Affiliation(s) PI Project period Funded by
DHS Huntington, Justin L. 02/18/2013 - 02/28/2015 Google, Inc.

Project Description

We propose to implement an algorithm to be named EEFlux on the Google Earth Engine to estimate water consumption from vegetation at 30 m scale around the globe. "EEFlux" is an acronym representing 'Earth Engine Evapotranspiration Flux.' EEFlux is derived from the widely used surface energy balance model "METRIC" (Mapping Evapotranspiration at high Resolution with Internalized Calibration), where METRIC is a Landsat-image-based process currently employed in a number of US states to determine 'maps' of water consumption from vegetation, a process referred to as evapotranspiration (ET). The use of Landsat imagery enables production of ET maps having resolutions of 30 m, which is the scale of many human-impacted and human-interest activities, such as agricultural fields, forest clearcuts and vegetation systems along streams.
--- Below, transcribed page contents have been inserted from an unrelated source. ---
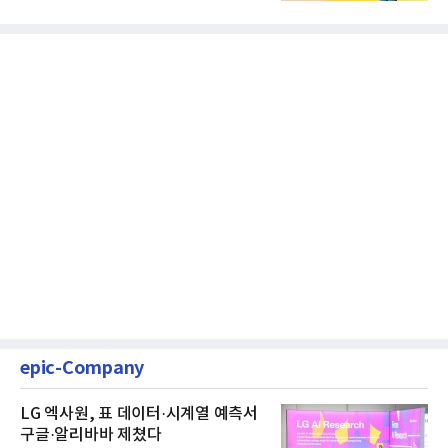
클릭하는 사용자의 눈길...
epic-Company
LG 엑사원, 표 데이터·시계열 예측서
구글·알리바바 제쳤다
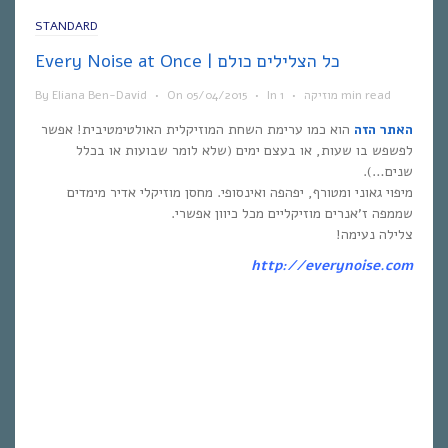
STANDARD
Every Noise at Once | כל הצלילים כולם
1 min read
מוזיקה
•
In
•
05/04/2015
On
•
Eliana Ben-David
By
האתר הזה
הוא כמו ערימת השחת המוזיקלית האולטימטיבית! אפשר
לפשפש בו שעות, או בעצם ימים (שלא לומר שבועות או בכלל
שנים…).
מיפוי גאוני ומטורף, יפהפה ואינסופי. מחסן מוזיקלי אדיר מימדים
שממפה ז’אנרים מוזיקליים מכל כיוון אפשרי.
צלילה נעימה!
http://everynoise.com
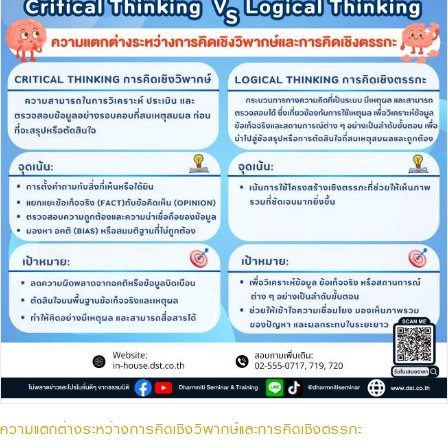
ความแตกต่างระหว่างการคิดเชิงวิพากษ์และการคิดเชิงตรรกะ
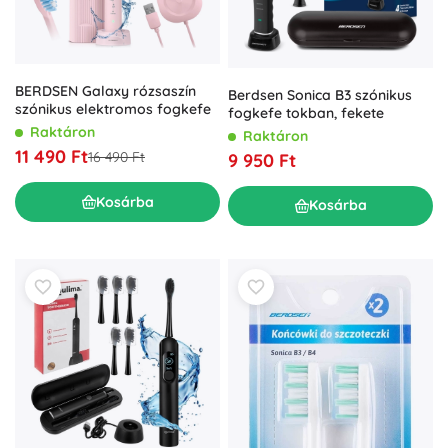
BERDSEN Galaxy rózsaszín
Berdsen Sonica B3 szónikus
szónikus elektromos fogkefe
fogkefe tokban, fekete
Raktáron
Raktáron
11 490 Ft
16 490 Ft
9 950 Ft
Kosárba
Kosárba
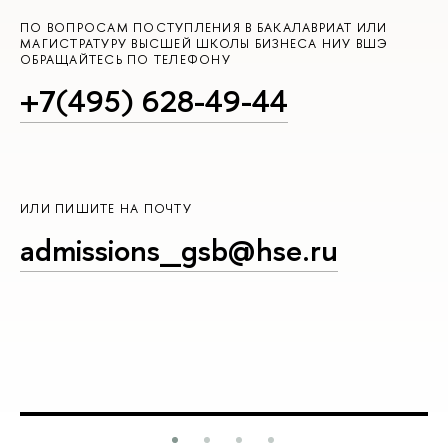
ПО ВОПРОСАМ ПОСТУПЛЕНИЯ В БАКАЛАВРИАТ ИЛИ
МАГИСТРАТУРУ ВЫСШЕЙ ШКОЛЫ БИЗНЕСА НИУ ВШЭ
ОБРАЩАЙТЕСЬ ПО ТЕЛЕФОНУ
+7(495) 628-49-44
ИЛИ ПИШИТЕ НА ПОЧТУ
admissions_gsb@hse.ru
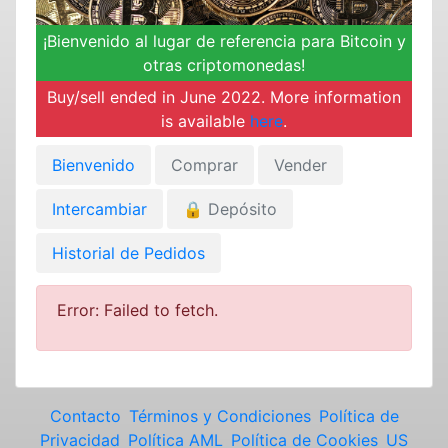
¡Bienvenido al lugar de referencia para Bitcoin y
otras criptomonedas!
Buy/sell ended in June 2022. More information
is available
here
.
Bienvenido
Comprar
Vender
Intercambiar
🔒
Depósito
Historial de Pedidos
Error: Failed to fetch.
Contacto
Términos y Condiciones
Política de
Privacidad
Política AML
Política de Cookies
US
This proposal 'gangs' support for three Ph.D. students from three institutions (University of Idaho, University of Nebraska-Lincoln and Desert Research Institute/University of Nevada-Reno). Each PI and supported Ph.D. student have complementary capabilities and will conduct coordinated work components to facilitate implementation. Submission of this proposal has been encouraged by Dr. David Thau, Developer Advocate, Google Earth Engine, Google. Institutional roles are detailed in the proposal body on the following page. The University of Idaho is a nation-leading developer of satellite image processing algorithms that produce high resolution, high accuracy spatial maps of water consumption by vegetation. The DRI group has been developing and testing innovative Python code for batching and automating a number of components of the METRIC process. The UNL group has developed new techniques for web delivery of evapotranspiration (ET) products and to manage spatially gridded weather data and soils data required for time-integration of ET between satellite image dates. The three institutions will work closely together to collaborate with distinct, complementary work tasks to produce a robust, final product.